In France, the Future Is Arriving on a Barge

As pale morning light flickered across the Seine, Capt. Freddy Badar steered his hulking river barge, Le Bosphore, past picturesque Normandy villages and snow-fringed woodlands, setting a course for Paris.

Onboard were containers packed with furniture, electronics and clothing loaded the night before from a cargo ship that had docked in Le Havre, the seaport in northern France. Had the cargo continued by road, 120 trucks would have clogged the highways. Using Le Bosphore and its crew of four prevented tons of carbon emissions from entering the atmosphere.

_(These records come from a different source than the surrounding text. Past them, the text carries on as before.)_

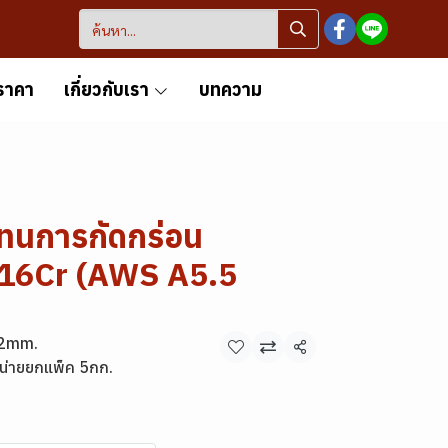
ราคา
เกี่ยวกับเรา
บทความ
กทนการกัดกร่อน
16Cr (AWS A5.5
.2mm.
แชร์
น่ายยกแพ็ค 5กก.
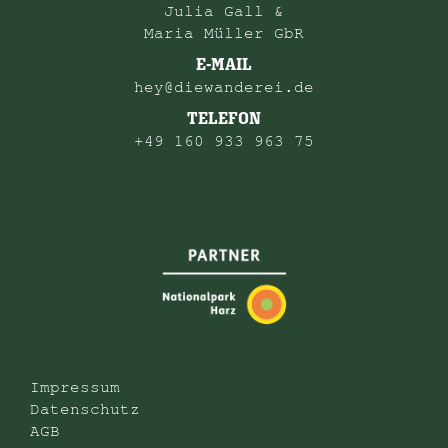
Julia Gall &
Maria Müller GbR
E-MAIL
hey@diewanderei.de
TELEFON
+49 160 933 963 75
Impressum
Datenschutz
AGB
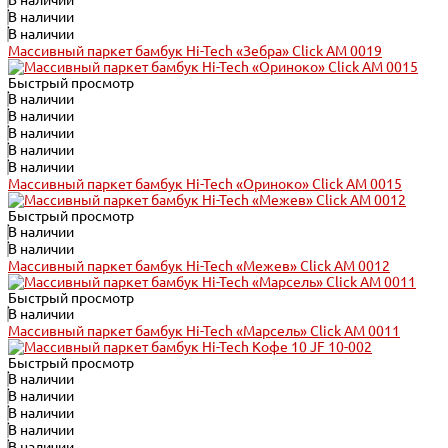
В наличии
В наличии
В наличии
Массивный паркет бамбук Hi-Tech «Зебра» Click АМ 0019
Быстрый просмотр
В наличии
В наличии
В наличии
В наличии
В наличии
Массивный паркет бамбук Hi-Tech «Ориноко» Click АМ 0015
Быстрый просмотр
В наличии
В наличии
Массивный паркет бамбук Hi-Tech «Межев» Click АМ 0012
Быстрый просмотр
В наличии
Массивный паркет бамбук Hi-Tech «Марсель» Click АМ 0011
Быстрый просмотр
В наличии
В наличии
В наличии
В наличии
В наличии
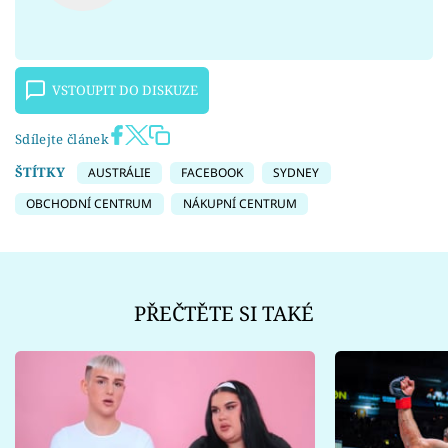
VSTOUPIT DO DISKUZE
Sdílejte článek
ŠTÍTKY
AUSTRÁLIE
FACEBOOK
SYDNEY
OBCHODNÍ CENTRUM
NÁKUPNÍ CENTRUM
PŘEČTĚTE SI TAKÉ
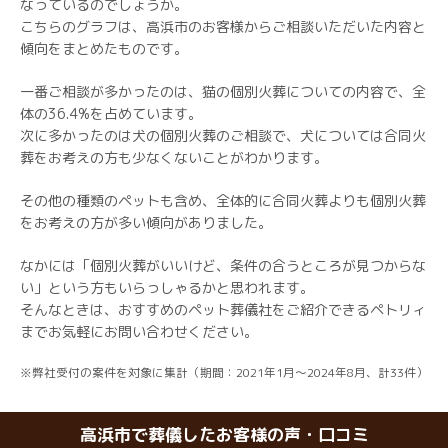
なっているのでしょうか。
こちらのグラフは、高浜市のお客様からご相談いただいた内容と
傾向をまとめたものです。
一番ご相談が多かったのは、猫の個別火葬についての内容で、全
体の36.4%を占めています。
次に多かったのは犬の個別火葬のご相談で、犬については合同火
葬をお考えの方も少なくないことがわかります。
その他の種類のペットも含め、全体的に合同火葬よりも個別火葬
をお考えの方が多い傾向がありました。
なかには「個別火葬がいいけど、条件の合うところが見つからな
い」という方もいらっしゃるかと思われます。
そんなときは、おすすめのペット葬儀社をご紹介できるペトリィ
までお気軽にお問い合わせください。
※弊社受付の案件を対象に集計（期間：2021年1月～2024年8月、計33件）
高浜市で葬儀したお客様の声・口コミ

“The river is part of a wider solution for cleaner transport and the environment,” Captain Badar said, his eyes scanning other vessels carrying wares up and down the Seine. “But there’s much more that we could be doing.”

As the European Union steps up its battle against climate change, it needs to decarbonize freight transport, responsible for a quarter of global greenhouse gas emissions.

To get there, it is turning back to a centuries-old solution: its rivers. With 23,000 miles of waterways spanning the European Union, officials see a huge potential to help take trucks — the biggest source of freight emissions — off roads. The European Green Deal, the European Union’s decarbonization blueprint, would turn rivers into highways and double barge traffic by 2050.

Capt. Freddy Badar is the third generation of riverboat captains in his family. “The river is part of a wider solution for cleaner transport,” he said.